Une jeune fille dans les 18-19 ans qui l’accompagne écrit : «Remettez le pouvoir au peuple et déguerpissez !» Un autre manifestant s’est fendu de ce message : «Vous pouvez porter tous les masques que vous voulez, vos actions diront toujours qui vous êtes. L’arbre peut être reconnu par ses fruits».

Marche, hier à Alger, pour le 55e vendredi, où les revendications du hirak ont été réitérées / Photo : Sami k.

Un triomphe pour Karim Tabbou

On pouvait voir également défiler : «Marche ou crève !» «L’escalade, la révolution vaincra» ; «Libérez les détenus du hirak» ; «Algérie algérienne. L’unité nationale est notre force et la silmiya est notre arme» ; «Bouteflika et Tebboune : deux faces d’une seule monnaie» ; «On ne s’arrêtera pas jusqu’à ce que vous partiez tous» ; «Djibou fakhamatouhou l’Sidi M’hamed» (Ramenez son excellence – allusion à Bouteflika – au tribunal de Sidi M’hamed).

A noter, en outre, la forte présence de portraits à l’effigie de Karim Tabbou qui a fait sensation lors de son procès qui s’est tenu mercredi dernier. La foule scandait inlassablement son nom en répétant : «Allah Akbar Karim Tabbou !», «Karim Tabbou, echaâb ihabbou !» (Karim Tabbou, le peuple l’aime)…

En pleine couverture de la manif, nous apprenons l’arrestation de notre confrère Khaled Drareni. Il a été embarqué au commissariat du 6e. Un rassemblement de solidarité est improvisé par plusieurs journalistes soutenus par de nombreux citoyens près de la rue Salah Boulhart qui donne sur ledit commissariat.

Peu après 14h, à notre grand soulagement, Khaled Drareni est relâché.

A hauteur du carré féministe, des tracts sont distribués en prévision de la célébration de la Journée internationale des droits des femmes. Au programme, débat, slam et projection de films à la Cinémathèque, aujourd’hui, tandis qu’une manif’ est annoncée pour demain, dimanche, près de la Fac centrale, à partir de 14h.

Sur la rue Hassiba Ben Bouali, plusieurs carrés enflammés se succèdent. Qassaman est scandé à deux reprises par des manifestants exaltés. On crie «L’istiqlal !» (l’indépendance), «Tahia El Djazair !» (Vive l’Algérie).

Sifflements stridents.

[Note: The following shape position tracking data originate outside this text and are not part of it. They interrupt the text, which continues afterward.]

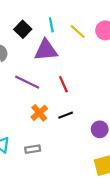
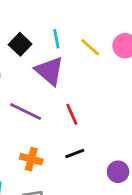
purple triangle: (46, 50) -> (49, 71), turned 45
orange cross: (39, 113) -> (31, 159), moved, turned -35

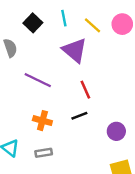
purple triangle: (49, 71) -> (75, 50), moved
red line: (72, 114) -> (85, 90), moved

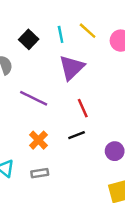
yellow line: (92, 25) -> (88, 31), moved
purple triangle: (75, 50) -> (72, 68), turned 36
orange cross: (42, 121) -> (38, 140), turned 30

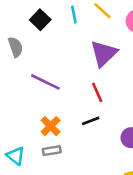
purple triangle: (72, 68) -> (104, 53), moved
gray rectangle: (40, 173) -> (52, 151), moved

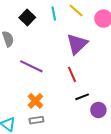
black line: (91, 121) -> (82, 97), moved

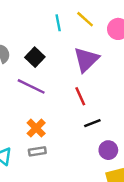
black square: (27, 18) -> (35, 57), moved
purple circle: (98, 110) -> (108, 150), moved

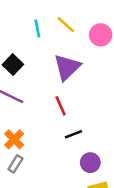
gray rectangle: (37, 151) -> (15, 164), turned -49

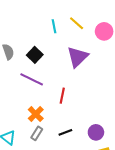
red line: (61, 106) -> (62, 96), moved, turned 35
black line: (74, 134) -> (65, 132), moved

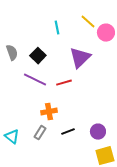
yellow line: (77, 23) -> (88, 22), moved
red line: (62, 96) -> (64, 83), moved, turned 63
orange cross: (36, 114) -> (49, 112), moved, turned 35

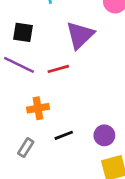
black square: (38, 56) -> (23, 32), turned -35
gray rectangle: (40, 133) -> (26, 148), moved

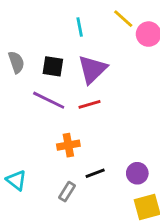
purple triangle: (80, 35) -> (92, 69), moved
gray rectangle: (26, 148) -> (67, 192), moved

Lu sur une pancarte : «Nous sommes le peuple, pas une foule». Une banderole détaille : «Oui au changement du système, à un régime civil, à l’Etat de droit, des élections honnêtes et la souveraineté au peuple».

«Traduire politiquement nos revendications»

Nous laissons la parole, pour finir, à Drifa Mezenner, cinéaste lumineuse qui filme assidûment le hirak depuis le début. Nous l’avons croisée plus tôt dans la matinée, à la rue Khelifa Boukhalfa, brandissant une pancarte sur laquelle elle a écrit : «Diversité idéologique. Unis contre le système corrompu».

Sur l’autre face de sa belle pancarte, elle a ajouté : «Un même objectif : l’Algérie de la justice et du droit». Dressant succinctement un bilan d’étape du hirak, Drifa Mezenner déclare : «La révolution pacifique entame sa deuxième année, et en cette deuxième année, il y aura beaucoup plus de contenu, j’ai l’impression. A propos des questions idéologiques, c’est un faux problème à mon avis. Il n’y a pas de polarisation au sein du hirak.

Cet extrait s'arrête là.